To you, to my gallery, to paris

To You To my gallery To Paris


- Lee, éteins ton portable...gromèle


- Attends j'ai un message, dis-je en écoutant mon répondeur.

"Lee ? C'est Yann. Tu dois être certainement occupée à l'heure qu'il est après ton exposition. Je t'appelle juste pour te dire que je suis désolé de ne pas être venu hier. J'espère que tu as passé une belle soirée malgré tout et que c'était un grand succès. J'en profite pour te dire...Enfin, par rapport à la réunion de l'autre jour à la fac. Hum, écoutes je n'ai pas envie de parler de ça au téléphone et j'attendrais que tu me rappelles. Lee, il faut qu'on parle, c'est important..."
Bip.

Si seulement, si seulement j'avais pu décrocher alors qu'il m'appelait !

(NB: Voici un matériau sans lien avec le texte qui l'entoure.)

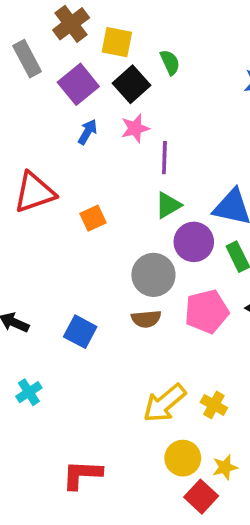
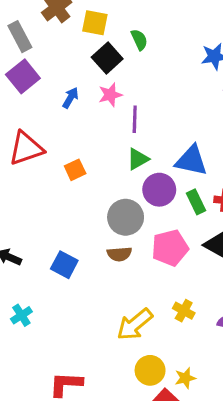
purple square: (78, 84) -> (23, 76), moved
yellow cross: (214, 405) -> (184, 311), moved

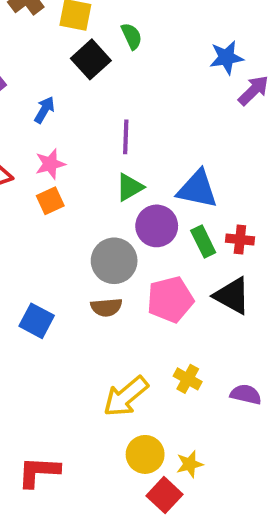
pink star: (110, 95) -> (50, 164), moved

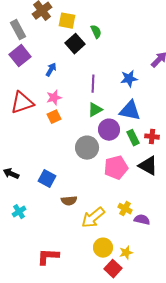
blue star: (226, 57) -> (129, 79), moved
brown semicircle: (106, 307) -> (69, 201), moved
purple semicircle: (246, 394) -> (142, 220), moved

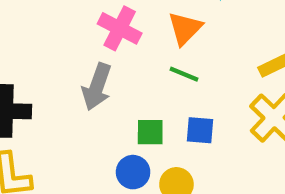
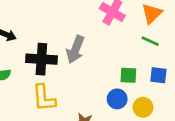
gray arrow: (97, 87) -> (75, 49), moved

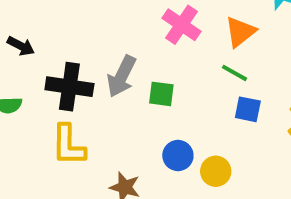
green square: (128, 75) -> (161, 94), moved
blue square: (158, 75) -> (248, 109), moved

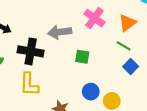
gray arrow: (122, 76) -> (60, 32), moved, turned 55
blue square: (248, 109) -> (131, 66), turned 32

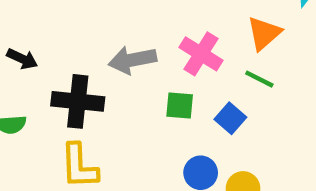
pink cross: (94, 18) -> (201, 54), moved
blue square: (131, 66) -> (230, 118), moved

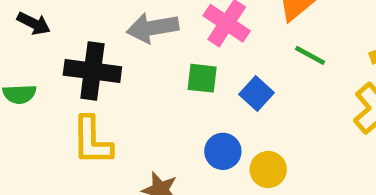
green line: (259, 79) -> (310, 55), moved

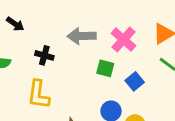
black cross: (92, 71) -> (44, 55), size x0.6

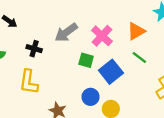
gray arrow: (82, 36) -> (66, 32), turned -35
blue square: (135, 81) -> (111, 72), size x1.5

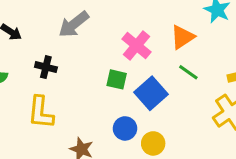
gray arrow: (66, 32) -> (74, 24), moved

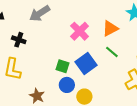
green square: (117, 79) -> (62, 66), moved

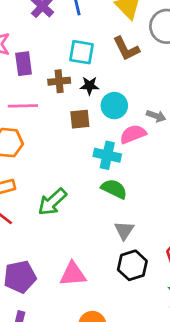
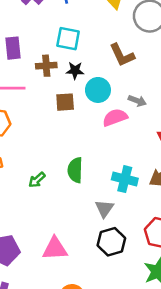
brown L-shape: (126, 49) -> (122, 55), moved
cyan cross: (107, 155) -> (125, 179), moved
green semicircle: (114, 189) -> (75, 170), moved, turned -115
green arrow: (52, 202) -> (37, 180), size x0.6

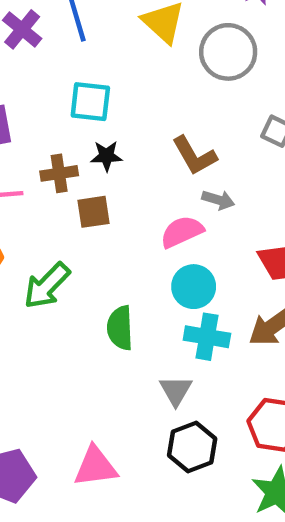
brown L-shape: (122, 55) -> (194, 156), moved
brown cross: (46, 66) -> (59, 173), moved
cyan circle: (98, 90) -> (194, 287), moved
green arrow: (37, 180) -> (47, 286), moved, size x1.6

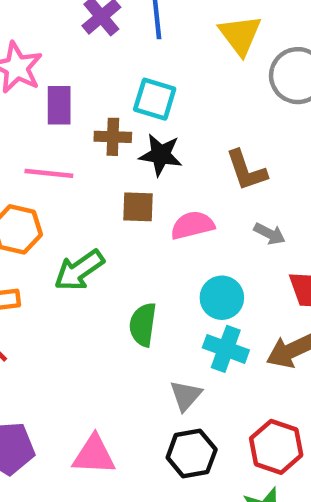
black star: (106, 156) -> (161, 155), size x1.4
brown cross: (59, 173) -> (113, 137), moved
gray arrow: (218, 200) -> (270, 234), moved
pink semicircle: (182, 232) -> (192, 225), moved

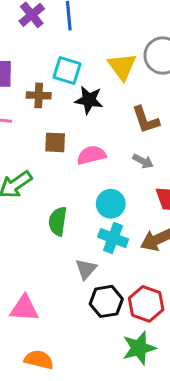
yellow triangle: (240, 35) -> (122, 66), moved
black star: (161, 155) -> (89, 100), moved
brown L-shape: (246, 170) -> (146, 120), moved
black hexagon: (192, 453) -> (106, 301), moved

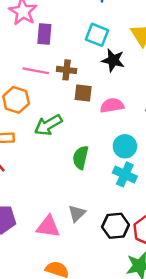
brown cross: (39, 95) -> (67, 70), moved
gray triangle: (86, 269) -> (77, 213), moved

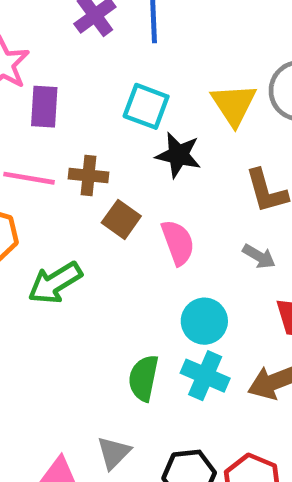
brown square: (83, 93) -> (121, 219), turned 30
pink semicircle: (112, 105) -> (178, 242), turned 80
green semicircle: (81, 158) -> (143, 378), moved

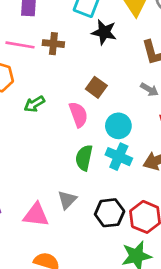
brown square: (121, 219) -> (96, 87), moved
pink semicircle: (178, 242) -> (78, 114), moved
green arrow: (55, 283) -> (34, 104), size x0.7

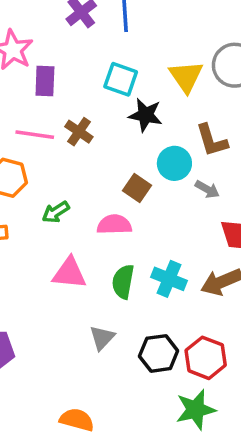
brown cross: (53, 44) -> (79, 132), turned 30
pink semicircle: (78, 114) -> (114, 225), turned -70
cyan circle: (118, 126) -> (174, 163), moved
pink triangle: (36, 215) -> (69, 273), moved

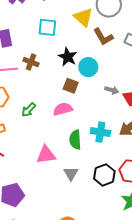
black star: (146, 115) -> (68, 57), moved, turned 30
brown L-shape: (212, 140) -> (103, 37), moved
gray arrow: (207, 189) -> (112, 90), moved
pink triangle: (69, 273) -> (46, 155), moved

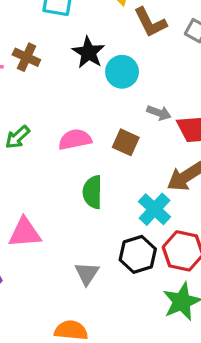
brown square: (71, 86) -> (126, 142), moved
cyan cross: (100, 132) -> (155, 209), moved, turned 30
pink triangle: (46, 155) -> (25, 233), moved
gray triangle: (71, 174) -> (87, 273), moved

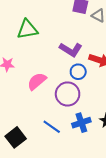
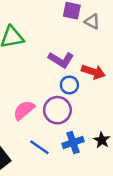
pink semicircle: (37, 81) -> (24, 110), moved

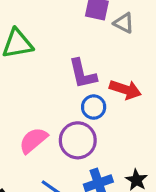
purple L-shape: (61, 60) -> (83, 74), turned 45

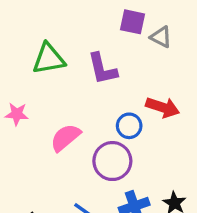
purple L-shape: (83, 74) -> (102, 69), moved
pink semicircle: (33, 140) -> (65, 138), moved

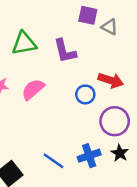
pink semicircle: (65, 138) -> (33, 89), moved
purple circle: (112, 161) -> (115, 121), moved

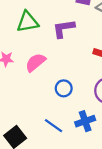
purple L-shape: (65, 51) -> (64, 29), turned 95
blue circle: (85, 94) -> (64, 88), moved

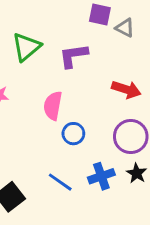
green triangle: (28, 22) -> (26, 47), turned -30
pink semicircle: (35, 62) -> (53, 106), moved, turned -40

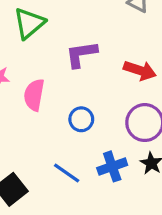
purple L-shape: (73, 56) -> (81, 54), moved
pink semicircle: (53, 106) -> (34, 95), moved

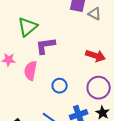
purple L-shape: (81, 54) -> (46, 46), moved

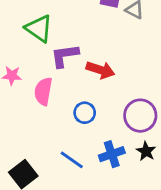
green triangle: (28, 27) -> (39, 28), turned -45
red arrow: (96, 56) -> (100, 70), moved

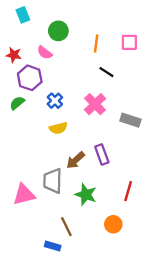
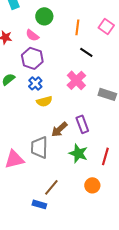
pink square: (129, 42) -> (106, 26), turned 35
purple hexagon: (30, 78) -> (32, 58), moved
blue cross: (55, 101) -> (35, 83), moved
green star: (86, 195) -> (78, 153), moved
brown line: (66, 227) -> (51, 187), turned 66

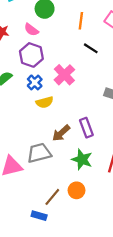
pink cross: (76, 80) -> (64, 75), moved
gray trapezoid: (39, 147) -> (39, 153), turned 75
orange circle: (92, 185) -> (76, 190), moved

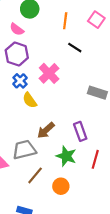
yellow semicircle: (45, 102) -> (30, 100), turned 70
purple rectangle: (86, 128) -> (80, 131), moved
brown line: (52, 197) -> (35, 175), moved

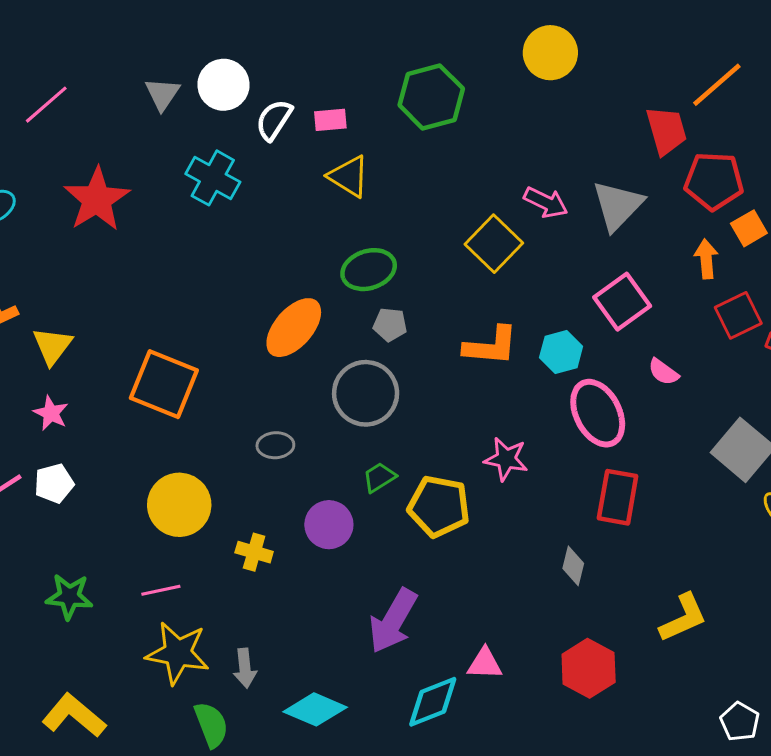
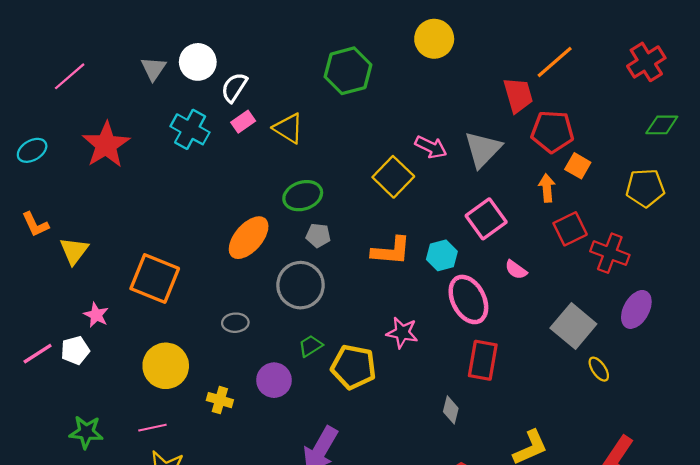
pink rectangle: (330, 120) -> (243, 122), moved, turned -30
orange square: (749, 228) -> (578, 166), turned -30
pink star: (51, 413) -> (96, 315), moved

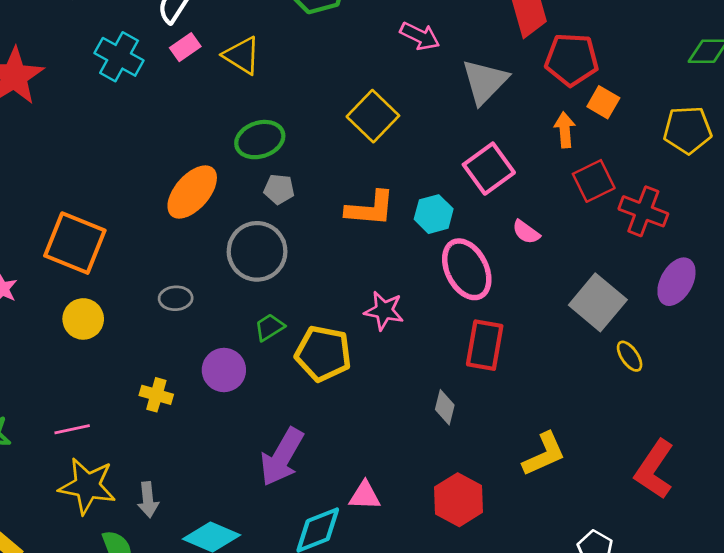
pink arrow: (431, 147) -> (420, 36), moved
yellow circle: (166, 366) -> (83, 319), moved, size x0.7

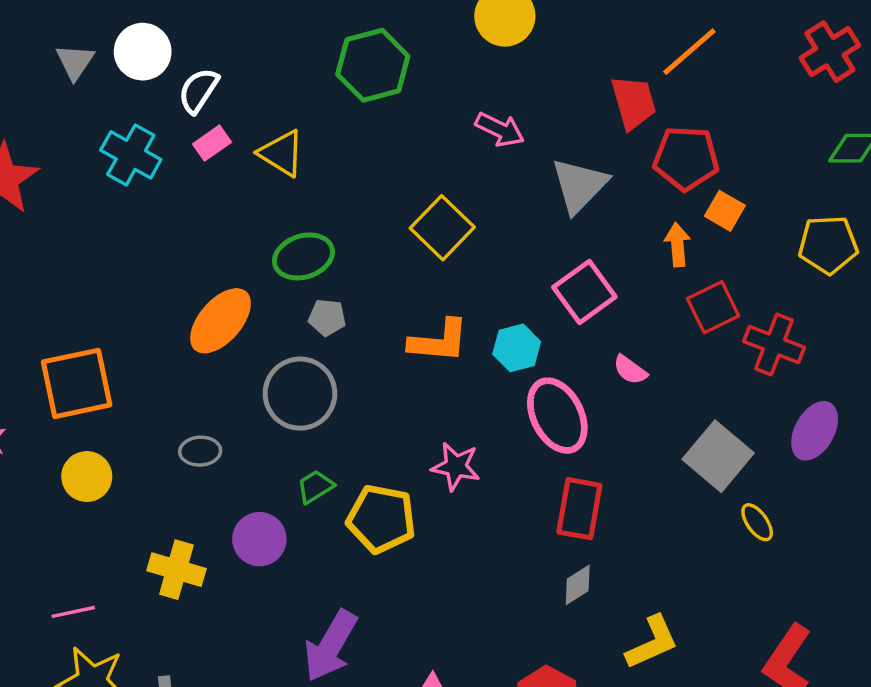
orange square: (75, 243) -> (77, 383), turned -34
yellow cross: (156, 395) -> (176, 570), size x1.4
gray diamond: (445, 407) -> (578, 585), moved, turned 44

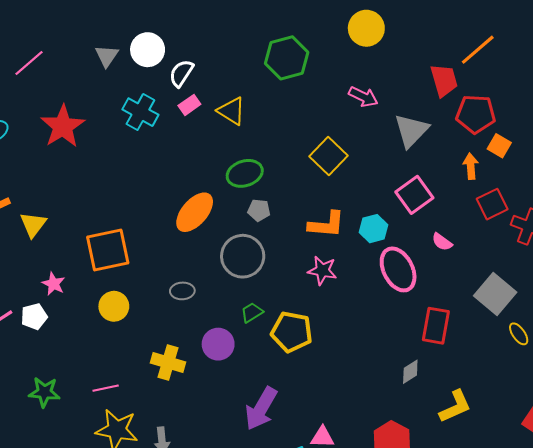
pink star: (456, 466) -> (322, 270), moved
red rectangle: (579, 509) -> (436, 326), moved

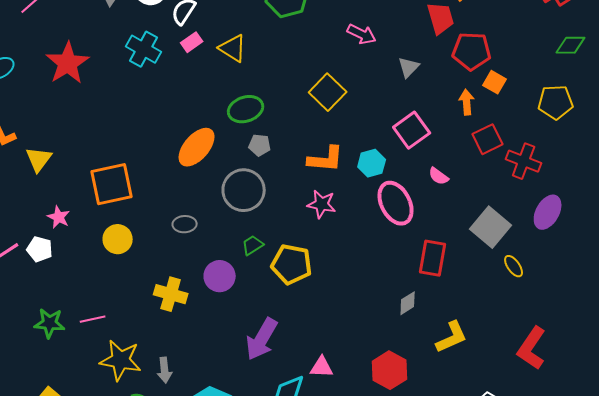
gray triangle: (411, 130) -> (409, 67), size x0.6
white pentagon: (34, 316) -> (40, 249), turned 30
pink line: (106, 388) -> (93, 319), moved

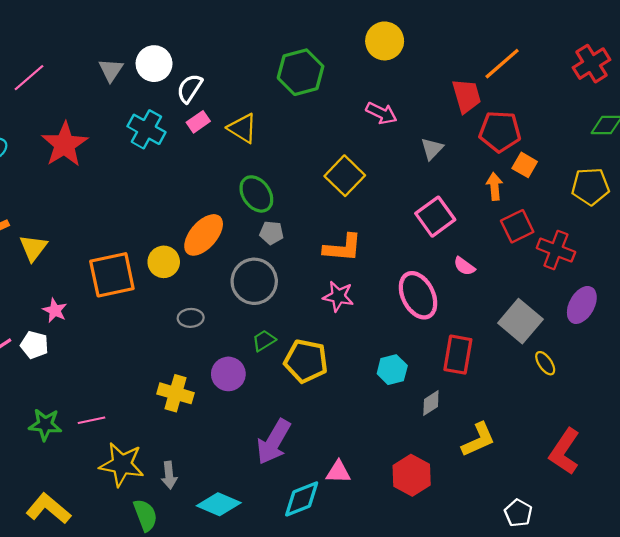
green ellipse: (246, 109) -> (256, 194), turned 72
cyan hexagon: (372, 163) -> (392, 370), moved
yellow circle: (118, 239) -> (164, 262), moved

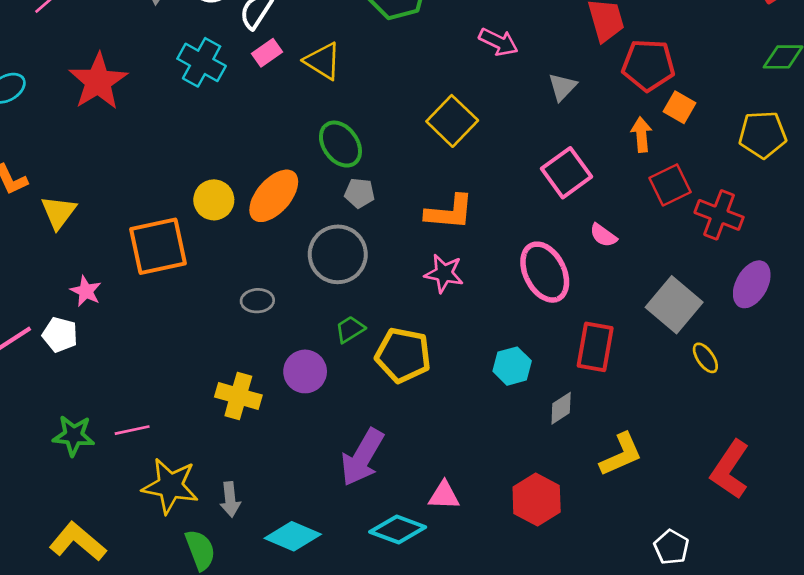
yellow circle: (164, 262) -> (214, 200), moved
cyan diamond: (302, 499) -> (398, 529), turned 42

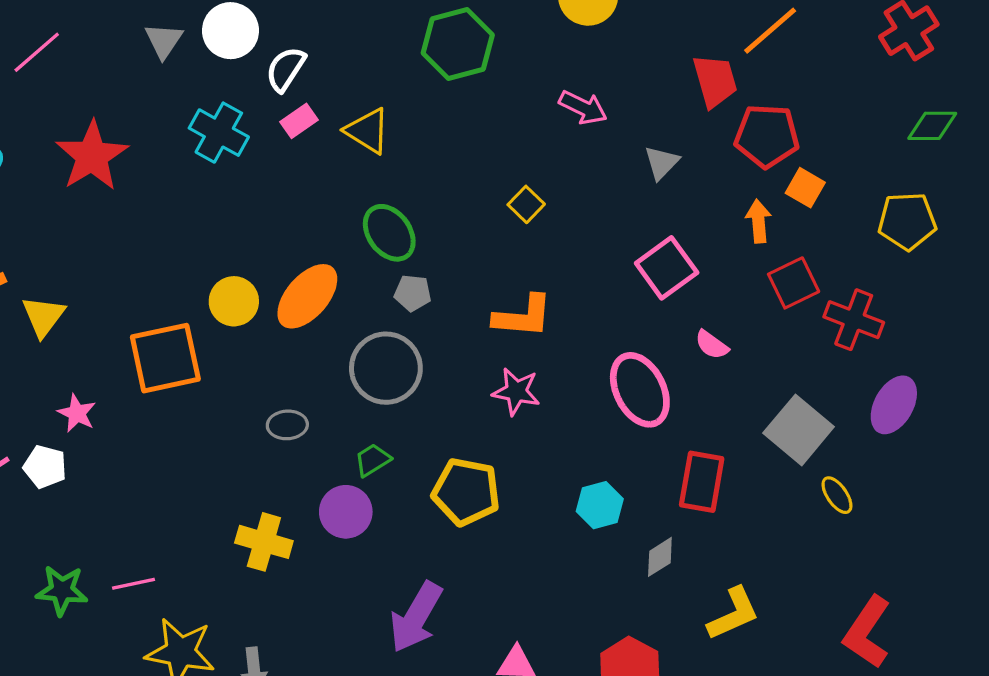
yellow square: (452, 121) -> (526, 204), size x0.6
green trapezoid: (350, 329) -> (373, 460), moved

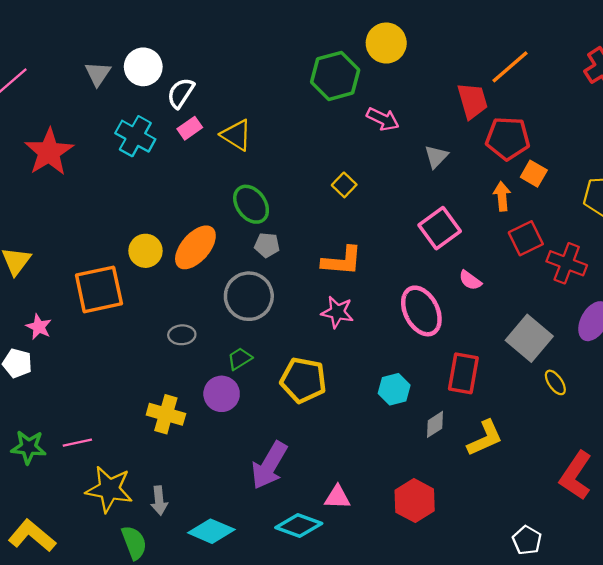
green hexagon: (458, 44) -> (335, 76), moved
yellow L-shape: (733, 614) -> (485, 438), moved

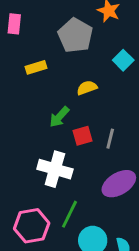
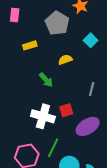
green arrow: (59, 117) -> (46, 80), turned -84
red square: (83, 136) -> (66, 110), moved
gray line: (110, 139) -> (92, 89), moved

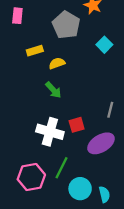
yellow semicircle: (65, 60) -> (57, 63), moved
gray line: (92, 89) -> (110, 110), moved

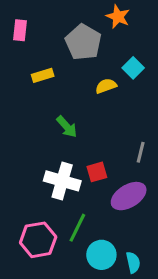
yellow semicircle: (57, 63) -> (106, 86), moved

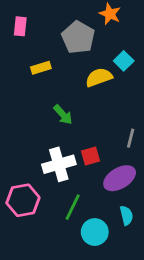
yellow semicircle: (106, 86) -> (99, 77), size x1.4
white cross: (62, 181) -> (59, 164), turned -32
pink hexagon: (38, 240) -> (23, 200), moved
cyan semicircle: (133, 262) -> (126, 215), moved

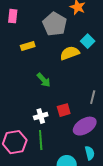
white cross: (59, 164) -> (41, 116), size x0.6
green line: (73, 207) -> (41, 140), moved, turned -30

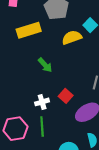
yellow rectangle: (28, 46) -> (29, 30), size x1.6
red square: (64, 110) -> (66, 96), turned -32

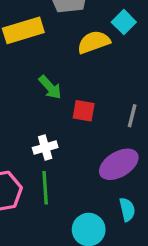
red square: (66, 96) -> (84, 111), moved, turned -32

"Mesdames,messieurs, veuillez attacher vos ceintures, nous allons décolés".


Tout est derrière moi apresant: durant une semaine je vais pouvoir me relaxer, même si c'est un voyage d'affaires, mais j'ai bien l'intention de me consacrer à Paris toute entière: "Paris, prends moi" si je puis dire. L'ennui est qu'un vague sentiment de mélancolie m'envahit à leur où je vous parle et un souvenirparmi d'autre refait surface:
- C'est la première fois que tu prends l'avion, je suppose ?

- Hum, la dernière fois, j'avais 4 ans et je ne me souviens pas vraiment de tout, dis-je angoissée. Mais ça va aller hein...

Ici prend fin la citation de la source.